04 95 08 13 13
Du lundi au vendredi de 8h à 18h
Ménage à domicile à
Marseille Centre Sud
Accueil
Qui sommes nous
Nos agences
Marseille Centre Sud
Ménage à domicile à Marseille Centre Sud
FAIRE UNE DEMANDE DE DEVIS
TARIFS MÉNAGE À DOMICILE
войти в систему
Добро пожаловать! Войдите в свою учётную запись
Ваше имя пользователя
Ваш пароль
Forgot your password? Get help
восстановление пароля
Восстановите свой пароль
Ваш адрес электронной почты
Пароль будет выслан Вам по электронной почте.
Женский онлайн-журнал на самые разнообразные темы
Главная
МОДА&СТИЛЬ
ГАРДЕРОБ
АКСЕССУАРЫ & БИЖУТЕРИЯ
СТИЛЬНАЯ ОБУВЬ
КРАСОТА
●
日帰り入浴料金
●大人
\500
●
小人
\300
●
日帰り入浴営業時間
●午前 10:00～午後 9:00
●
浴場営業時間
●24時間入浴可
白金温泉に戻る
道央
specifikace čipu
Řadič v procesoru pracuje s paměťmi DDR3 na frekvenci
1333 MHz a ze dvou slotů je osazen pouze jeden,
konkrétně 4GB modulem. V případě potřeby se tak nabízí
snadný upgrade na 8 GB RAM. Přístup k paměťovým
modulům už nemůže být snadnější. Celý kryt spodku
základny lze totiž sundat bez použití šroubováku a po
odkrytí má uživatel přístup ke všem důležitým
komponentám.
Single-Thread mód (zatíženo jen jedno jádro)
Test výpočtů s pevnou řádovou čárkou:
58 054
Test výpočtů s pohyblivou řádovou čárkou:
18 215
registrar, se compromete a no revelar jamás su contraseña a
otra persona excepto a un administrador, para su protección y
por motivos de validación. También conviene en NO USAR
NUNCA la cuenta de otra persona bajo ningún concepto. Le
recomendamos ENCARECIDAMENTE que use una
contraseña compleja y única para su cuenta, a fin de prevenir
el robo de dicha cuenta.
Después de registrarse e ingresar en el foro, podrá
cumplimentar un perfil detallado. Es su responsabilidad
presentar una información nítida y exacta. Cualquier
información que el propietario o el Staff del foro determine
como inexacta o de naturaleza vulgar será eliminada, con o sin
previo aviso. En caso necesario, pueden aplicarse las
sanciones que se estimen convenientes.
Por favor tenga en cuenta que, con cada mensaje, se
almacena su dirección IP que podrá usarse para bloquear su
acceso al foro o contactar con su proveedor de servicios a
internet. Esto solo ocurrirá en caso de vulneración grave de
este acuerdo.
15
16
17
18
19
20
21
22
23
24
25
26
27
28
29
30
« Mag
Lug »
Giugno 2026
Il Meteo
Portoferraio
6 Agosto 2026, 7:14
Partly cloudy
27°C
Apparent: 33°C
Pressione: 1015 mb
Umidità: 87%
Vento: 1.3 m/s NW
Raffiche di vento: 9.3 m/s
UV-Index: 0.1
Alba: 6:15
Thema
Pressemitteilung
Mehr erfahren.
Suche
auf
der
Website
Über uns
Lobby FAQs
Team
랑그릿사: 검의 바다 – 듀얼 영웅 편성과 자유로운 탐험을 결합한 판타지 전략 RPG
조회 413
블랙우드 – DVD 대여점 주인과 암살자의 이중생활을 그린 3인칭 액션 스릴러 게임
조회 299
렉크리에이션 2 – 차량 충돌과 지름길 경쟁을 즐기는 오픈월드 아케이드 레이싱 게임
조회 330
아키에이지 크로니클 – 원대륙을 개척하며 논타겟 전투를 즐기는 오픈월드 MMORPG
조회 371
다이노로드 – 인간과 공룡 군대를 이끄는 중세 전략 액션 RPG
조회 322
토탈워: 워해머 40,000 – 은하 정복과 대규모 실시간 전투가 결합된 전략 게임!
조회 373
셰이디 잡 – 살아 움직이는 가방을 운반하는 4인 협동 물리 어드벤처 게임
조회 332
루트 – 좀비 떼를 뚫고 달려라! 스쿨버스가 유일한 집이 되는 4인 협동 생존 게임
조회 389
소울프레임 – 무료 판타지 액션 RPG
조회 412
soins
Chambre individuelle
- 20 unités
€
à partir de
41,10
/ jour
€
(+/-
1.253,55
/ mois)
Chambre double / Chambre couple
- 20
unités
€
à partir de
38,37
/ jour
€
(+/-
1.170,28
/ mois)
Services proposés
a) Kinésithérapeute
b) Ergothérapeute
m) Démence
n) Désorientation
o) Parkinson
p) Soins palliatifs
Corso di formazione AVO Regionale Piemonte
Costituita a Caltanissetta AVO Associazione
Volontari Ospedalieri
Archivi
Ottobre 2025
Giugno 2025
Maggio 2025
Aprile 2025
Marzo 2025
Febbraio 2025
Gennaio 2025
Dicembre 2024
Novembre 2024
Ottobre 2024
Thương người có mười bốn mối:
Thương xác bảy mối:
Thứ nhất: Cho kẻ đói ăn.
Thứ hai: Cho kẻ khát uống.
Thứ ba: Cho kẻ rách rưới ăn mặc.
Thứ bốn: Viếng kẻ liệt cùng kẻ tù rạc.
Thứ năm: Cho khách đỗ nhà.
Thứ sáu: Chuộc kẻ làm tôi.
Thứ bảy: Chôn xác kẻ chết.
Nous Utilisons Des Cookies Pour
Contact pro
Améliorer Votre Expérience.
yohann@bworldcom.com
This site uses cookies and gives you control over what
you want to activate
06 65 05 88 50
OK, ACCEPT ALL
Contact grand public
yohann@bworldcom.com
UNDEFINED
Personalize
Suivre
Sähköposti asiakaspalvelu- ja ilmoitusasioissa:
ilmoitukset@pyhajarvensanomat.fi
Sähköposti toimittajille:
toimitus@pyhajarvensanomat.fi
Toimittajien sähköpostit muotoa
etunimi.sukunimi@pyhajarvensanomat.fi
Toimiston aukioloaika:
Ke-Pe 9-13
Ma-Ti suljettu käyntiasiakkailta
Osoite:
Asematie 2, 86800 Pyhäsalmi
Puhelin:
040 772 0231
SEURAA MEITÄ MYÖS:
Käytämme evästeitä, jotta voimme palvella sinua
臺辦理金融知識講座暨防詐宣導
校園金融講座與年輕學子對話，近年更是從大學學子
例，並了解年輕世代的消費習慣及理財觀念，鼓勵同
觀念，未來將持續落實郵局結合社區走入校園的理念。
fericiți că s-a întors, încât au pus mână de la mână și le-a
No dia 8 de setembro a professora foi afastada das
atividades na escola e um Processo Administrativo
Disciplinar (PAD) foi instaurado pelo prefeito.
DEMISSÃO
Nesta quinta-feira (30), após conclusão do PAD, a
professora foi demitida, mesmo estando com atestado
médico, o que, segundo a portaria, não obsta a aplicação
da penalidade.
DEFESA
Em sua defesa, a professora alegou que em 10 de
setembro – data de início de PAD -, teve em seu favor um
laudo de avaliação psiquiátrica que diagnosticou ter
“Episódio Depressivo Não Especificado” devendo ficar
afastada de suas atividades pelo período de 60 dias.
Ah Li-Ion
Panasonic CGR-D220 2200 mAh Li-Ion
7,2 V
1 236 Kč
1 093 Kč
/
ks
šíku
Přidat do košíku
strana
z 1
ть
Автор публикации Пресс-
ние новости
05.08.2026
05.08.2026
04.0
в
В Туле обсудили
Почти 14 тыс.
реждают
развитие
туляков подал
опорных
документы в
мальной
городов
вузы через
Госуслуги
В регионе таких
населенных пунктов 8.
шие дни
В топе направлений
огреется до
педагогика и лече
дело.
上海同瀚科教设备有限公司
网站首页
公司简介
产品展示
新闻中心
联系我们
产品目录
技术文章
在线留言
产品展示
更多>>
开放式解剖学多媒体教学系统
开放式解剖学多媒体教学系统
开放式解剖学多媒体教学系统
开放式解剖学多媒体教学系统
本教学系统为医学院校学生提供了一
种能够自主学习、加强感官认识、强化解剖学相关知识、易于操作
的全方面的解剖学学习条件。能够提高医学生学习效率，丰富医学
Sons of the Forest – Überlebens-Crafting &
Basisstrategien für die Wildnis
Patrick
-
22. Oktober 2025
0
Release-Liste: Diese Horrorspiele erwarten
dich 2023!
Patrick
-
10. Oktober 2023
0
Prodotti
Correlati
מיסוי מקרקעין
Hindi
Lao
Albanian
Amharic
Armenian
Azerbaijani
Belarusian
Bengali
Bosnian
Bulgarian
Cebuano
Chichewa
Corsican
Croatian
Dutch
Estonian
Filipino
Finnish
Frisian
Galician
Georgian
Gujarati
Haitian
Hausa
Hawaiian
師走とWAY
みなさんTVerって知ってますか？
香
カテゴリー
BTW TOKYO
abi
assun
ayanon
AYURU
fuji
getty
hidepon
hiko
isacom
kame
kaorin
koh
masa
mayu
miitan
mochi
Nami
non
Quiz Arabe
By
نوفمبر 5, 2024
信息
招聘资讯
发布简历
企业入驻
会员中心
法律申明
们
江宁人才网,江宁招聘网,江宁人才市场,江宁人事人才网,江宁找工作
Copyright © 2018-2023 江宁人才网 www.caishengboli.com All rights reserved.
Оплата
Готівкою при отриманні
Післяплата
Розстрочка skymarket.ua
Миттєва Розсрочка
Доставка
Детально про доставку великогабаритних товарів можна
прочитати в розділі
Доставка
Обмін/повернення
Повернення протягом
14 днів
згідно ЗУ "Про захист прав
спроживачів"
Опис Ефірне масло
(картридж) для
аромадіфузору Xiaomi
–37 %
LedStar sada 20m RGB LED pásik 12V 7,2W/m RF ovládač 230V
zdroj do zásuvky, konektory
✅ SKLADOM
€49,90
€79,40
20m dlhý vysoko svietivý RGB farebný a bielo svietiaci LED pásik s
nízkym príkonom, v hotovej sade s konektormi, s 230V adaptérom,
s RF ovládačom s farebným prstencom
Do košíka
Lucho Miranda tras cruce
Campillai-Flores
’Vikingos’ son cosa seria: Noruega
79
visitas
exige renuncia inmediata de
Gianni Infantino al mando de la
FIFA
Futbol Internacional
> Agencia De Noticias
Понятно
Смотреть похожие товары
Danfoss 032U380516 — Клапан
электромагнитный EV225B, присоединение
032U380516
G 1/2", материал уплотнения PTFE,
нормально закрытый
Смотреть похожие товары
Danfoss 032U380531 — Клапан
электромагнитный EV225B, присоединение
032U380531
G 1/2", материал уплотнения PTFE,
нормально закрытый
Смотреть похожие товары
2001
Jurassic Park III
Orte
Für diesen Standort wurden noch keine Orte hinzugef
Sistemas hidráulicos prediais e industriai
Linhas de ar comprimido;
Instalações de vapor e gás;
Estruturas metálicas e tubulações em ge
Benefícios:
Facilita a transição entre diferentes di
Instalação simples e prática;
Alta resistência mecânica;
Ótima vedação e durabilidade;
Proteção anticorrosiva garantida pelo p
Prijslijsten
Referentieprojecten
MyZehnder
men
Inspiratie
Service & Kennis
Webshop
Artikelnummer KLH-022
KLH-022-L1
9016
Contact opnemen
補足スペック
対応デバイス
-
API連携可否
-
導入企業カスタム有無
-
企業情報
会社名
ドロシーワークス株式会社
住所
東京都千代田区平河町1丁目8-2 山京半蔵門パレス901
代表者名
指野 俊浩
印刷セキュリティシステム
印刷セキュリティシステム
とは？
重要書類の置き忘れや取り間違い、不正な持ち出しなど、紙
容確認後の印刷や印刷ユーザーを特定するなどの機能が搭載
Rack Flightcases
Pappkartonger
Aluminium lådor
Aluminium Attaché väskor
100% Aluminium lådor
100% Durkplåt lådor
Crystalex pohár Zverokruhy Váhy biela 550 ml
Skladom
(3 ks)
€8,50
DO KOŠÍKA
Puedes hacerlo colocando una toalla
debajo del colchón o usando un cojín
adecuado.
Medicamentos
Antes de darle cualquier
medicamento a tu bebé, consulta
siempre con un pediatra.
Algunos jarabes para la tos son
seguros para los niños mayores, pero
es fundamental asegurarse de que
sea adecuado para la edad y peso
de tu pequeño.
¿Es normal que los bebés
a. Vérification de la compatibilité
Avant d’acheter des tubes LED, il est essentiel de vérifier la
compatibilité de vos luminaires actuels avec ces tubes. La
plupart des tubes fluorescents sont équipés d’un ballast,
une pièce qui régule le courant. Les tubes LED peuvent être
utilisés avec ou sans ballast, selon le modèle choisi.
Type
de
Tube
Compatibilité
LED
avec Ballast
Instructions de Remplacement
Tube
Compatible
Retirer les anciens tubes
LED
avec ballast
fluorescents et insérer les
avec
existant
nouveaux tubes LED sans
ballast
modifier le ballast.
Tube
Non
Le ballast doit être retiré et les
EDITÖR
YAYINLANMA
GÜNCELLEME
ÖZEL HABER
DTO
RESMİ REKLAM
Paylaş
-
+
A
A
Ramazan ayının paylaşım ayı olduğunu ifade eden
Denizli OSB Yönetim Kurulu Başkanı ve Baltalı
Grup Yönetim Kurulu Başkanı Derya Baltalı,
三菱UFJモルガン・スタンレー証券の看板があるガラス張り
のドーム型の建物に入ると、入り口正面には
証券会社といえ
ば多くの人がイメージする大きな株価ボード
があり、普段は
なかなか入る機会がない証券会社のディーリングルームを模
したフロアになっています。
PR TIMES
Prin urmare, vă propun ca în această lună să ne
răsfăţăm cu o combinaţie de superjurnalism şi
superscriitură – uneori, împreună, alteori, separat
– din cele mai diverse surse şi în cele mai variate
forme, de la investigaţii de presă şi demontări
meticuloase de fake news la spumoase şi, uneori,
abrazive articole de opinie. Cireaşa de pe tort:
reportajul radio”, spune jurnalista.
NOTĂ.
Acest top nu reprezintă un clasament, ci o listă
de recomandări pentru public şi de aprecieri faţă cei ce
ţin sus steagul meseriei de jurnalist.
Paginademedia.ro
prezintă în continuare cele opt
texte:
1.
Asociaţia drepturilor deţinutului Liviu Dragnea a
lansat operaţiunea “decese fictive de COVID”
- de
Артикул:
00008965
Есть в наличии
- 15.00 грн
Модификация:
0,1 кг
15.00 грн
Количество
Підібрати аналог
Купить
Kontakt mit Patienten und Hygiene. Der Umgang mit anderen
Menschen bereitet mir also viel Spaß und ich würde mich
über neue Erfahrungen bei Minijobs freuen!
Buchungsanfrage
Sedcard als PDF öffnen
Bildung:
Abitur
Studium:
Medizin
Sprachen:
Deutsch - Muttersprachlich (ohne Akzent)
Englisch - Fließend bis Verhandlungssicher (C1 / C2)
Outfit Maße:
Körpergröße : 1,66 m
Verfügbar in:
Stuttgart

About this exercise →
Could you return exactly the stretch of the data above that starts at the line with "Chambre individuelle" and ends at the line with "Corso di formazione AVO Regionale Piemonte", both lines included?

Written reply →
Chambre individuelle
- 20 unités
€
à partir de
41,10
/ jour
€
(+/-
1.253,55
/ mois)
Chambre double / Chambre couple
- 20
unités
€
à partir de
38,37
/ jour
€
(+/-
1.170,28
/ mois)
Services proposés
a) Kinésithérapeute
b) Ergothérapeute
m) Démence
n) Désorientation
o) Parkinson
p) Soins palliatifs
Corso di formazione AVO Regionale Piemonte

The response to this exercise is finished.